Yeah - but they have been great for us here. Apart from dispossessing us, colonising us, disbarring us from owning property or practicing the professions, presiding over the famine, partitioning us (and a few other things) they have been very good really. I think we can trust them.


----------



## Sunny (26 Aug 2019)

I feel a Life Of Brian 'What did the Brits ever do for us?' moment coming on...………………


----------



## Duke of Marmalade (26 Aug 2019)

These are very cheap shots. I would be further exacerbating my falling into the trap of Godwin's Law to give examples of astronomically greater atrocities committed in continental Europe.
If folk here are so narrow minded that they do not recognise Britain's worldwide reputation for promoting human rights and democratic principles, well what can I say?  Even the founders of this State who had to fight Britain to get independence had the sense to more or less follow the British model in establishing our democracy.
I cannot believe that anybody seriously thinks the basic rights of folk in Britain will be worse under Brexit.  Ok, JC riffs on a bit about workers' rights but by and large Remoaners have made no issue about the threat to rights.


----------



## WolfeTone (26 Aug 2019)

Purple said:


> Don't forget Hillsborough



Very true. Speaking of which.

*Link has gone behind a firewall. But basically the jist of it is that scousers are less euro sceptic, and the 'Dont buy The Scum' campaign is a significant factor. 
Sales went from 55,000 daily to 12,000 after Hillsborough.


----------



## Sophrosyne (26 Aug 2019)

Duke of Marmalade said:


> If folk here are so narrow minded that they do not recognise Britain's worldwide reputation for promoting human rights and democratic principles, well what can I say?





Duke of Marmalade said:


> I remember the civil rights movement in NI. The banners shouted One Man One Vote. The burning issues were discrimination in housing, in public sector appointments, protestant domination of the main industries, a sectarian police force.



Promotion of human rights and democratic principles as applied to its citizens in Northern Ireland?


----------



## Purple (26 Aug 2019)

Duke of Marmalade said:


> These are very cheap shots.


 No, they are the truth.


Duke of Marmalade said:


> If folk here are so narrow minded that they do not recognise Britain's worldwide reputation for promoting human rights and democratic principles, well what can I say?


 I'll say that you, and the rest of us, have a very anglocentric view of the world and the Brits are great self publicists. (just like the Irish)
I'll say that every colonial power built their colonies on blood, suffering, oppression and exploitation and the British are no better than anyone else.


Duke of Marmalade said:


> Even the founders of this State who had to fight Britain to get independence had the sense to more or less follow the British model in establishing our democracy.


 Yep, that great paragon of liberalism and tolerance, Cromwell, gave the world Parliamentary democracy.
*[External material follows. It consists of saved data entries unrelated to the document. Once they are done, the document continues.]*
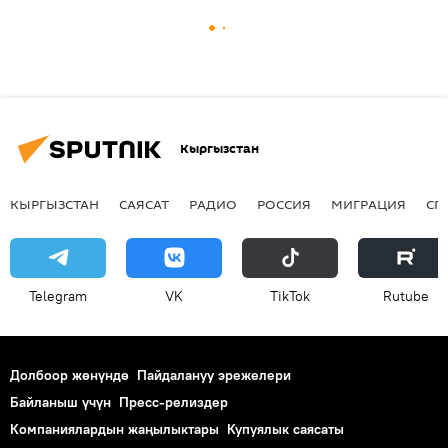
Кыргызстан
КЫРГЫЗСТАН
САЯСАТ
РАДИО
РОССИЯ
МИГРАЦИЯ
СП
Telegram
VK
ТikТоk
Rutube
Долбоор жөнүндө
Пайдалануу эрежелери
Байланыш үчүн
Пресс-релиздер
Компаниялардын жаңылыктары
Купуялык саясаты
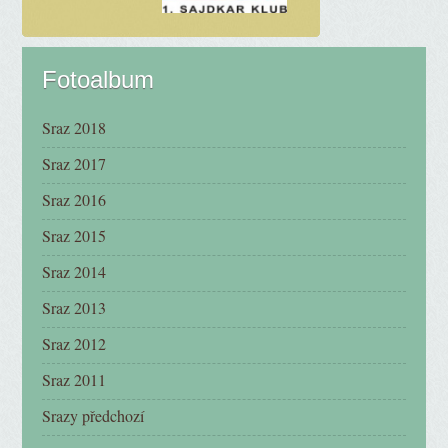
Fotoalbum
Sraz 2018
Sraz 2017
Sraz 2016
Sraz 2015
Sraz 2014
Sraz 2013
Sraz 2012
Sraz 2011
Srazy předchozí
I think we followed the UK model and stayed in the Commonwealth because Dev thought it would make a united Ireland more likely. That idiot John A. Costello, in an attempt to wash some green into his blue shirt, pulled us out in 1949.


Duke of Marmalade said:


> I cannot believe that anybody seriously thinks the basic rights of folk in Britain will be worse under Brexit.


 Well I'm thinking specifically about Nationalists in Northern Ireland under a DUP lead devolved government, with no recourse to the ECJ.


----------



## Sunny (26 Aug 2019)

Duke of Marmalade said:


> These are very cheap shots. I would be further exacerbating my falling into the trap of Godwin's Law to give examples of astronomically greater atrocities committed in continental Europe.
> If folk here are so narrow minded that they do not recognise Britain's worldwide reputation for promoting human rights and democratic principles, well what can I say?  Even the founders of this State who had to fight Britain to get independence had the sense to more or less follow the British model in establishing our democracy.
> I cannot believe that anybody seriously thinks the basic rights of folk in Britain will be worse under Brexit.  Ok, JC riffs on a bit about workers' rights but by and large Remoaners have made no issue about the threat to rights.



You are fond of your labels for people! Referring to people as remoaners belongs in the comments section of the daily mail.


----------



## Opus2018 (26 Aug 2019)

Duke of Marmalade said:


> These are very cheap shots. I would be further exacerbating my falling into the trap of Godwin's Law to give examples of astronomically greater atrocities committed in continental Europe.
> If folk here are so narrow minded that they do not recognise Britain's worldwide reputation for promoting human rights and democratic principles, well what can I say?  Even the founders of this State who had to fight Britain to get independence had the sense to more or less follow the British model in establishing our democracy.
> I cannot believe that anybody seriously thinks the basic rights of folk like us worse under Brexit.  Ok, JC riffs on a bit about workers' rights but by and large Remoaners have made no issue about the threat to rights.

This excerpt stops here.